He’s Just Not That Into You

2009-02-06 (General release)

A film inspired by a single line of dialogue in a Sex and the City episode, He’s Just Not That Into You follows the romantic travails of several Baltimore-based friends in their 20s and 30s. Repeatedly, they run up against a basic rule of dating: men who treat women badly are jerks. Except… when they’re in a star-studded romantic comedy, in which case, most all are redeemable.

He’s Just Not That Into You is full of A-listers, all playing out one stereotype or another: Mary (Drew Barrymore) is the bookish, technologically-addled girl with tons of gay guy friends but no straight prospects; Anna (Scarlett Johansson) is the sultry yoga instructor/struggling singer pining for the married man; Janine (Jennifer Connelly) is the polished, uptight wife oblivious to her husband’s inner turmoil; Beth (Jennifer Aniston) is the beautiful but still-single-and-getting-older sister; and finally, Gigi (Ginnifer Goodwin) is the adorably desperate girl who sees every random happy hour encounter as a chance to meet her Mr. Right.
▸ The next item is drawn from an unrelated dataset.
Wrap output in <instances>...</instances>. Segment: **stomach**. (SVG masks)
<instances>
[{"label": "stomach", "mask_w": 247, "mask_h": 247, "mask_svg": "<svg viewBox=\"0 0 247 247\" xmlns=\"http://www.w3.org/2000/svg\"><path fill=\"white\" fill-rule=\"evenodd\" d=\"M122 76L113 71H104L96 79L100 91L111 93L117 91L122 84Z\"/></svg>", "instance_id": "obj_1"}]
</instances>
The men are equally weak: Alex (Justin Long) is the sage bartender; Ben (Bradley Cooper) is the tempted married man in the midst of an early-onset midlife crisis; Neil (Ben Affleck) is the guy who will never get married because he doesn’t need a certificate to prove his love; and Connor (Kevin Connolly) loves a girl who only sees him as a friend. It would require a flowchart to demonstrate how everyone is connected, but that doesn’t keep the film from being simplistic in the extreme.
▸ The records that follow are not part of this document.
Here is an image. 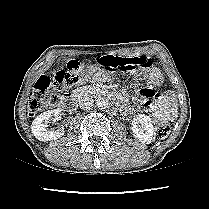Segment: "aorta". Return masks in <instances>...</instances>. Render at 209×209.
I'll return each instance as SVG.
<instances>
[{
    "instance_id": "1",
    "label": "aorta",
    "mask_w": 209,
    "mask_h": 209,
    "mask_svg": "<svg viewBox=\"0 0 209 209\" xmlns=\"http://www.w3.org/2000/svg\"><path fill=\"white\" fill-rule=\"evenodd\" d=\"M96 105L98 106L99 109H106L109 107V101L104 97H98L96 99Z\"/></svg>"
}]
</instances>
According to He’s Just Not That Into You, women tend towards pathological rationalization that starts at a very young age. When, as the opening scene illustrates, a boy stomps on a little girl’s sandcastle at the playground, pushes her to the ground, and then tells her she’s “made of poo,” her mother comforts her with the assurance that he is mean because he likes her. And so it follows that this same little girl grows up interpreting every insult and injury inflicted by the object of her desire as a sign of his affection and/or of his lack of self-awareness: his bad behavior is always excused since he simply knows not what he does.
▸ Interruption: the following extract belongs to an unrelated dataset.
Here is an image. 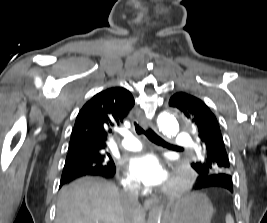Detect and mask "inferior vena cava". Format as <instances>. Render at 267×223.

The result is an endless quest to interpret and reinterpret the signs to her advantage — signs that he’s interested, that he’ll change, that he’ll marry her, that he’ll leave his wife, etc. More often than not, however, signs are misinterpreted. Some misreadings are obsessive and unhealthy (Gigi sees boorish behavior as some twisted term of endearment), others are trivial, as when Janine fixates on whether or not Ben has started smoking again. She is driven to make Ben understand what smoking signifies to her, that is, betrayal, as her father died of lung cancer. In doing so, she misses what smoking signifies for Ben, namely, rebellion and a potential for a much more serious betrayal. Alex, who becomes Gigi’s sounding board for her dating misadventures, insists there are no legible signs of interest (if a guy wants to date you, he will), all the while pointing out signs of disinterest. He remains stubbornly unaware of his own signs and must have them read to him by, of course, women.

He’s Just Not That Into You is a standard chick flick, which isn’t necessarily a bad thing: it’s cute and comic and organized according to fixed, mostly ancient gender roles. All men fear commitment and all women want it. Janine blames herself for her marriage trouble with the usual self-loathing observations that she “used to be fun” and that they never have sex anymore (put another way, these are the only things that matter to a husband). Ben looks like a victim of Anna’s rationalization that she must pursue her Mr. Right, even if he’s married to someone else. Worst of all, Beth is reduced to “earning” a marriage proposal from Neil, by sacrificing her desire for marriage altogether.